• _WORK REQUIRED_: Look for the word "Subscribe" in the entries below, then copy every line that has it.

#### EXERCISE INPUT

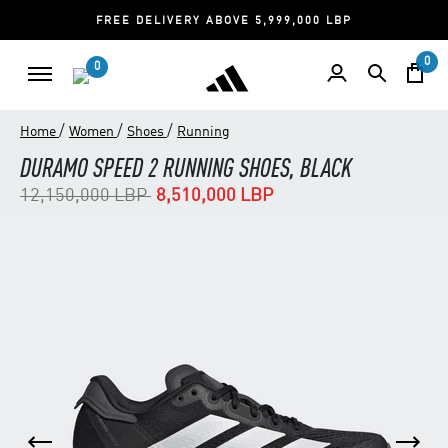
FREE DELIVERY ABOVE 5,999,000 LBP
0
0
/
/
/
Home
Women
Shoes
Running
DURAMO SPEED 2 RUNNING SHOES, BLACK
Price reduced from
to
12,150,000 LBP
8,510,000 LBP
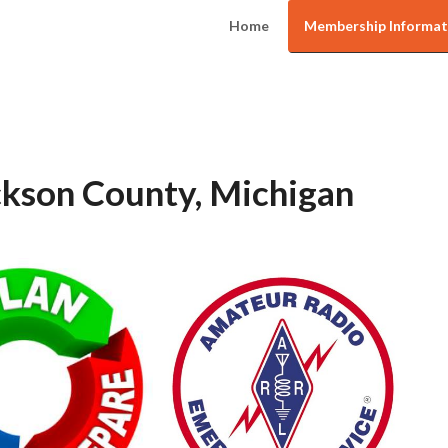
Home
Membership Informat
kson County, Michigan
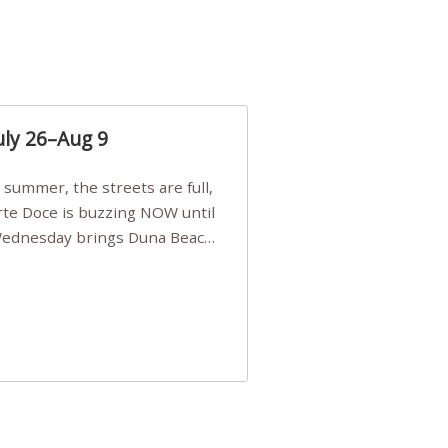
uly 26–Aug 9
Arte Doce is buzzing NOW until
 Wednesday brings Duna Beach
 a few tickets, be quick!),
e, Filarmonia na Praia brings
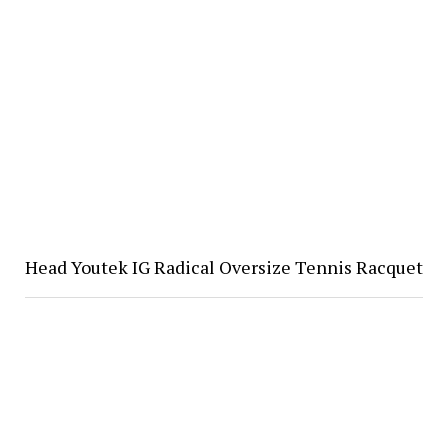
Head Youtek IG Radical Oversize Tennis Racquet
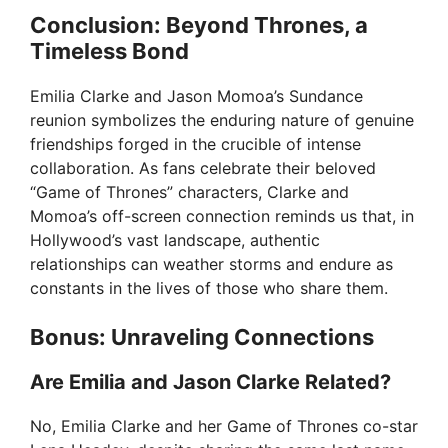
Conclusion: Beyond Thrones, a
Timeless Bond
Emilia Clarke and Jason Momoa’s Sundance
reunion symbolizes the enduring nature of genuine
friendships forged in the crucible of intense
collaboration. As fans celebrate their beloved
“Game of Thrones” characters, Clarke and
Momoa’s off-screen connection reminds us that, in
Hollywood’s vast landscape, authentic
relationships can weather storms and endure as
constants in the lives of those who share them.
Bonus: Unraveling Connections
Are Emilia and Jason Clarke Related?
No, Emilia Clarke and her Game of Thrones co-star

########
#### EXERCISE INPUT

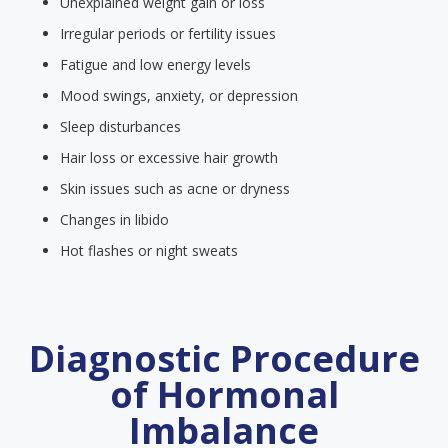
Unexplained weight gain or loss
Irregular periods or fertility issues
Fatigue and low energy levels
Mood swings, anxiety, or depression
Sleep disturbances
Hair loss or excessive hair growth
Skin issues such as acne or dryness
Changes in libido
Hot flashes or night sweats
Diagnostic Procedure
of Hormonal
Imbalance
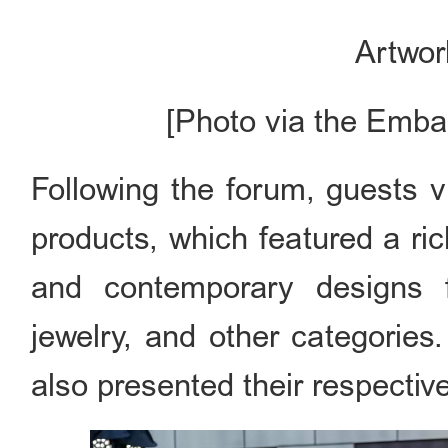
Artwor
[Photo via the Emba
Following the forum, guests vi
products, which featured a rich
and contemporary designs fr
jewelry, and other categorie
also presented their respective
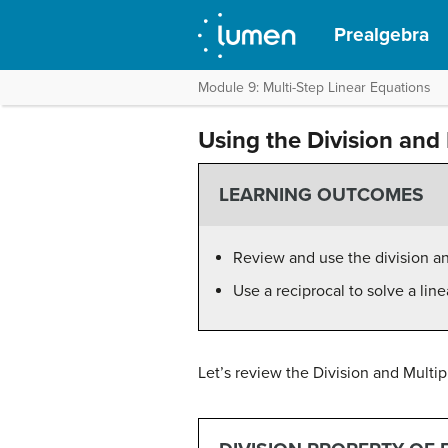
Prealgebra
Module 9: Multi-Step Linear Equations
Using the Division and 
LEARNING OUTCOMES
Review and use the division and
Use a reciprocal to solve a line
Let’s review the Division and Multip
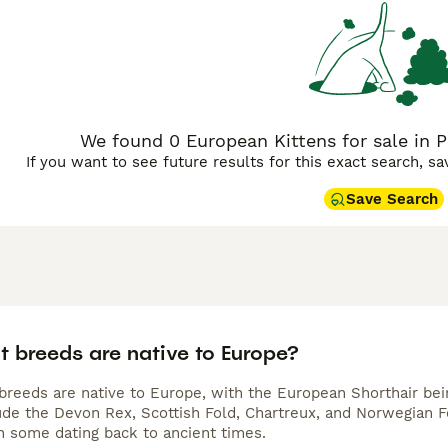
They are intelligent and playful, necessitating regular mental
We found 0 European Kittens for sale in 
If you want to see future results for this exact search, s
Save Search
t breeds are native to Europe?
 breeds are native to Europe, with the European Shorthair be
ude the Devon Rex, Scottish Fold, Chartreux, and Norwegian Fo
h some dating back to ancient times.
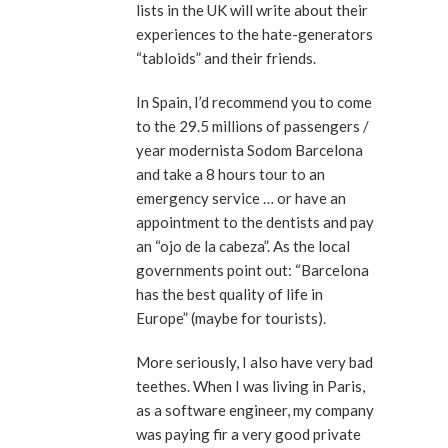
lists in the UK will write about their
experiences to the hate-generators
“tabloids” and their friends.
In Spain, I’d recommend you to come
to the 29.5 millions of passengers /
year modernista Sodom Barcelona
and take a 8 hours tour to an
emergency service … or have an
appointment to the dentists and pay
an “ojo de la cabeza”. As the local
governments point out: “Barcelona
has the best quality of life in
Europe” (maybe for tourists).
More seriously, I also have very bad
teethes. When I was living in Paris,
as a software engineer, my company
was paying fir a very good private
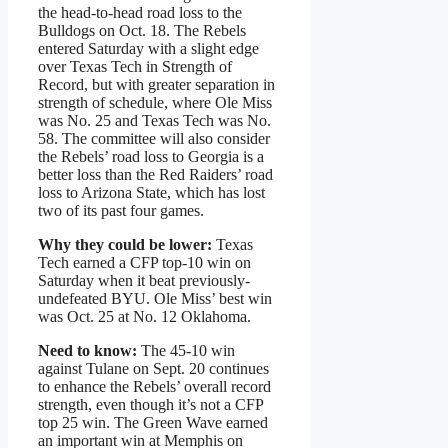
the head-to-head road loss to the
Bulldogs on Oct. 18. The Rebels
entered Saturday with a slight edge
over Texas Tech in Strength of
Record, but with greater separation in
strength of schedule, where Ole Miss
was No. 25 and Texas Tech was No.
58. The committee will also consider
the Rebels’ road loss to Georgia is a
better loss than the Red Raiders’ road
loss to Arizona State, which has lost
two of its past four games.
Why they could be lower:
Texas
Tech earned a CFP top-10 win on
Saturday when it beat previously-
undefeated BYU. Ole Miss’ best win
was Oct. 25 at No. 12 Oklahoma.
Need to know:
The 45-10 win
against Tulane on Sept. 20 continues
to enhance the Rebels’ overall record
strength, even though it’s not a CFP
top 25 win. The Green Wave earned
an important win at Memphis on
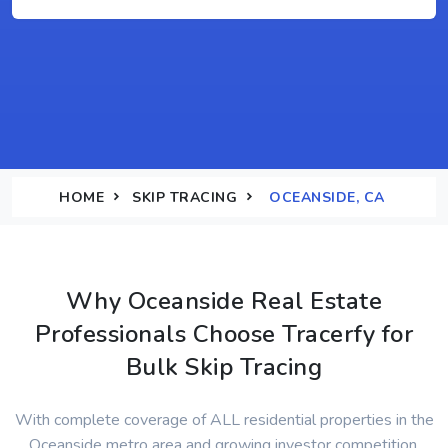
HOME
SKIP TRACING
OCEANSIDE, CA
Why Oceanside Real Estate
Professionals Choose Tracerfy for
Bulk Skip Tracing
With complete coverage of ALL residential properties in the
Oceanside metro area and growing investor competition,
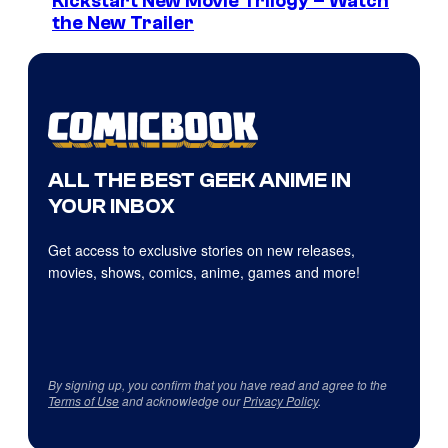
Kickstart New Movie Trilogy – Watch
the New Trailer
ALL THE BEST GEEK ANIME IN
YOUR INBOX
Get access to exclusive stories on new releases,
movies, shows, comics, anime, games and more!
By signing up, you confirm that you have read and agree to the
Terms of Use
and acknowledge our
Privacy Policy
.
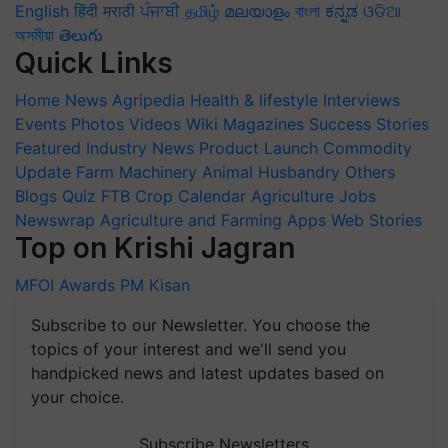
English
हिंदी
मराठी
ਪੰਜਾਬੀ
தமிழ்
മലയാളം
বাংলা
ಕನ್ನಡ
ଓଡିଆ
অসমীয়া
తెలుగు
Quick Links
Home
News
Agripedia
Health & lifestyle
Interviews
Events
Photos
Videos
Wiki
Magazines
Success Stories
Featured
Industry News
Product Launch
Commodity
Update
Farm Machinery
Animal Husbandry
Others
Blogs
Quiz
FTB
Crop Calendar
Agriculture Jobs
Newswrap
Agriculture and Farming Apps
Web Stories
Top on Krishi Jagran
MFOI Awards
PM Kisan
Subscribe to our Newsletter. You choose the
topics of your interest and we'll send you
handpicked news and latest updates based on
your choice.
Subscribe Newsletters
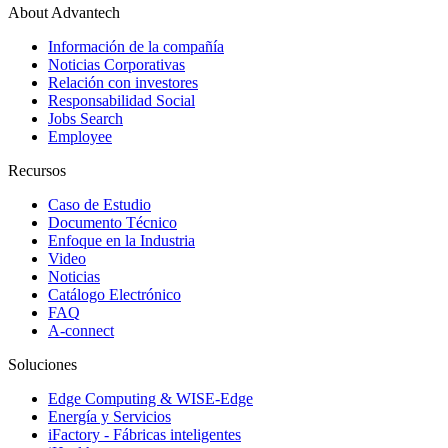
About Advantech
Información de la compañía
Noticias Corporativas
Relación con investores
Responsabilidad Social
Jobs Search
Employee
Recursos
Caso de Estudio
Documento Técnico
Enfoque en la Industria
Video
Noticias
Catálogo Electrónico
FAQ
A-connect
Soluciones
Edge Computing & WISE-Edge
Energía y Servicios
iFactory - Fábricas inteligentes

########

• _WRITTEN ANSWER_:
Subscribe to our Newsletter. You choose the
Subscribe Newsletters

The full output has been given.